NCLEX Review Guide: Fetal Monitoring in Labor & Delivery

Understanding Fetal Monitoring

Purpose and Types of Fetal Monitoring

  • Fetal monitoring is used to assess fetal well-being during labor by evaluating the fetal heart rate (FHR) and uterine contractions. The primary goal is to detect signs of fetal distress or hypoxia early enough to intervene and prevent adverse outcomes.
  • Two primary types include external (non-invasive) monitoring using Doppler ultrasound and tocodynamometer, and internal (invasive) monitoring using fetal scalp electrode and intrauterine pressure catheter.

Key Points

  • External monitoring is non-invasive but less precise; internal monitoring provides more accurate readings but requires ruptured membranes and cervical dilation.
  • Continuous electronic fetal monitoring (EFM) is indicated for high-risk pregnancies, while intermittent auscultation may be appropriate for low-risk pregnancies.

Fetal Heart Rate Assessment

Baseline FHR Characteristics

  • The normal baseline FHR ranges from 110-160 beats per minute (bpm), measured between contractions over a 10-minute window.

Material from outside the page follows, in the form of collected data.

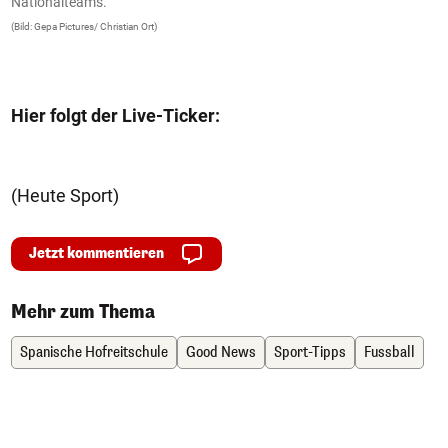
Nationalteams.
(B
(Bild: Gepa Pictures/ Christian Ort)
Hier folgt der Live-Ticker:
(Heute Sport)
Jetzt kommentieren
Mehr zum Thema
Spanische Hofreitschule
Good News
Sport-Tipps
Fussball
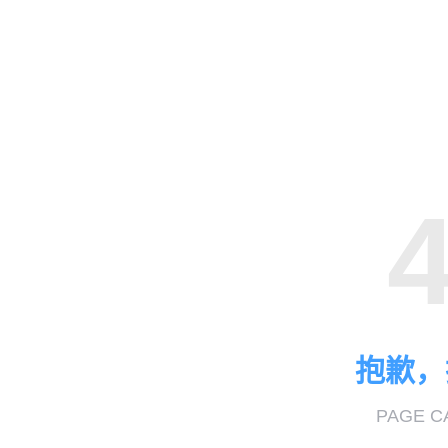
抱歉，
PAGE C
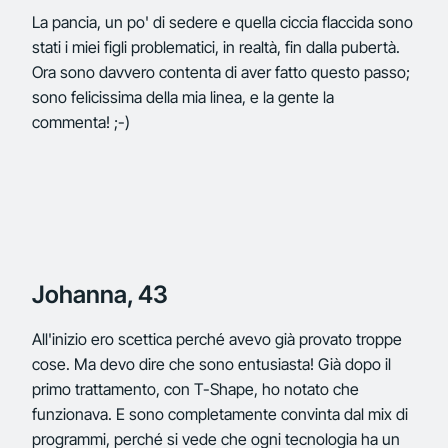
La pancia, un po' di sedere e quella ciccia flaccida sono
stati i miei figli problematici, in realtà, fin dalla pubertà.
Ora sono davvero contenta di aver fatto questo passo;
sono felicissima della mia linea, e la gente la
commenta! ;-)
Johanna, 43
All'inizio ero scettica perché avevo già provato troppe
cose. Ma devo dire che sono entusiasta! Già dopo il
primo trattamento, con T-Shape, ho notato che
funzionava. E sono completamente convinta dal mix di
programmi, perché si vede che ogni tecnologia ha un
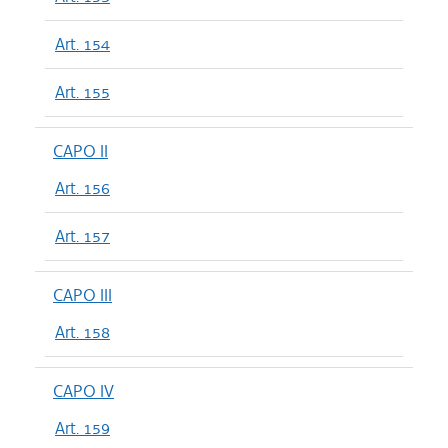
Art. 154
Art. 155
CAPO II
Art. 156
Art. 157
CAPO III
Art. 158
CAPO IV
Art. 159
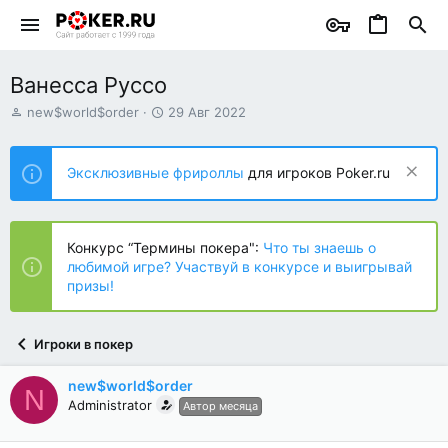
Ванесса Руссо
А
Д
new$world$order
29 Авг 2022
в
а
т
т
о
а
Эксклюзивные фрироллы
для игроков Poker.ru
р
н
т
а
е
ч
м
а
Конкурс “Термины покера":
Что ты знаешь о
ы
л
любимой игре? Участвуй в конкурсе и выигрывай
а
призы!
Игроки в покер
new$world$order
N
Administrator
Автор месяца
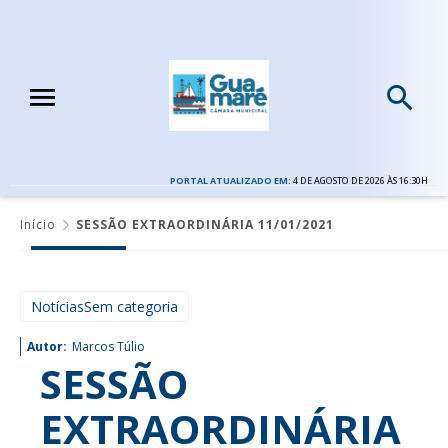
PORTAL ATUALIZADO EM:
4 DE AGOSTO DE 2026 ÀS 16:30H
Início
SESSÃO EXTRAORDINÁRIA 11/01/2021
NotíciasSem categoria
Autor:
Marcos Túlio
SESSÃO
EXTRAORDINÁRIA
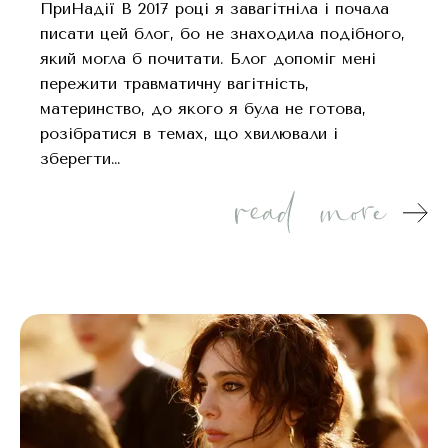
ПриНадії В 2017 році я завагітніла і почала
писати цей блог, бо не знаходила подібного,
який могла б почитати. Блог допоміг мені
пережити травматичну вагітність,
материнство, до якого я була не готова,
розібратися в темах, що хвилювали і
зберегти…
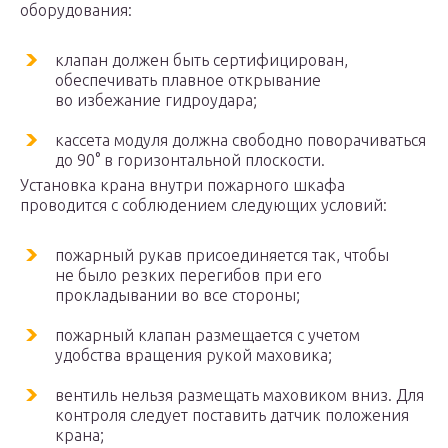
оборудования:
клапан должен быть сертифицирован,
обеспечивать плавное открывание
во избежание гидроудара;
кассета модуля должна свободно поворачиваться
до 90° в горизонтальной плоскости.
Установка крана внутри пожарного шкафа
проводится с соблюдением следующих условий:
пожарный рукав присоединяется так, чтобы
не было резких перегибов при его
прокладывании во все стороны;
пожарный клапан размещается с учетом
удобства вращения рукой маховика;
вентиль нельзя размещать маховиком вниз. Для
контроля следует поставить датчик положения
крана;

Baseline must be identifiable for a minimum of 2 minutes in any 10-minute segment.
  • Tachycardia is defined as a baseline FHR >160 bpm for ≥10 minutes, while bradycardia is a baseline FHR <110 bpm for ≥10 minutes.

Key Points

  • Persistent tachycardia may indicate maternal fever, medications (beta-agonists), fetal hypoxia, or infection.
  • Bradycardia may signal fetal hypoxia, maternal hypotension, or conduction defects in the fetal heart.

FHR Variability

  • Variability refers to the irregular fluctuations in the FHR baseline, measured as the amplitude of peak-to-trough in beats per minute. It represents the interplay between the sympathetic and parasympathetic nervous systems and is a key indicator of fetal well-being.
  • Variability is classified as: absent (amplitude undetectable), minimal (≤5 bpm), moderate (6-25 bpm), and marked (>25 bpm).

Key Points

  • Moderate variability strongly suggests adequate fetal oxygenation and is a reassuring sign.
  • Absent or minimal variability for >50 minutes may indicate fetal acidosis, hypoxia, or CNS depression from medications.

FHR Accelerations

  • Accelerations are transient increases in FHR above baseline, with peak ≥15 bpm lasting ≥15 seconds but <2 minutes from onset to return. Accelerations are considered a reassuring sign of fetal well-being and intact neurological function.
  • Before 32 weeks gestation, accelerations are defined as increases of ≥10 bpm for ≥10 seconds due to fetal neurological immaturity.

Key Points

  • Presence of accelerations, especially with fetal movement, strongly indicates adequate fetal oxygenation.
  • Absence of accelerations during a non-stress test may require further evaluation but is not necessarily pathological.

FHR Decelerations

  • Decelerations are temporary decreases in FHR below the baseline. They are classified as early, late, variable, or prolonged based on their timing in relation to contractions, shape, and duration.

Types of Decelerations

Type Appearance Timing Cause Clinical Significance
Early Uniform, mirror image of contraction Begin and end with contraction Head compression Benign, physiologic
Late Uniform, gradual decrease and return Begin after peak of contraction, nadir after contraction peak Uteroplacental insufficiency Concerning, indicates hypoxia
Variable Variable shape, abrupt onset/recovery, "V" or "U" shaped No consistent relationship to contractions Umbilical cord compression May be concerning if recurrent, deep, or prolonged
Prolonged Decrease from baseline ≥2 minutes but <10 minutes duration Various, including hypoxia Concerning if deep or recurrent

Key Points

  • Late decelerations are the most concerning pattern and require prompt intervention, as they suggest uteroplacental insufficiency.
  • Variable decelerations are the most common type during labor and may be alleviated by position changes or amnioinfusion if severe.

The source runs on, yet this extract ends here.